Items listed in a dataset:

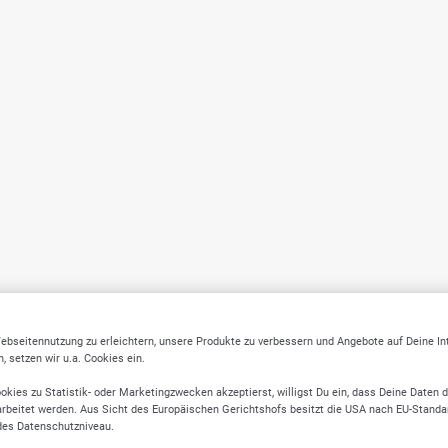
ebseitennutzung zu erleichtern, unsere Produkte zu verbessern und Angebote auf Deine I
 setzen wir u.a. Cookies ein.
okies zu Statistik- oder Marketingzwecken akzeptierst, willigst Du ein, dass Deine Daten 
rbeitet werden. Aus Sicht des Europäischen Gerichtshofs besitzt die USA nach EU-Standa
des Datenschutzniveau.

## DIRECTIONS
Show a copy of each line from the data that includes the word "Deine".

## SOLUTION TO THIS TASK
ebseitennutzung zu erleichtern, unsere Produkte zu verbessern und Angebote auf Deine I
okies zu Statistik- oder Marketingzwecken akzeptierst, willigst Du ein, dass Deine Daten 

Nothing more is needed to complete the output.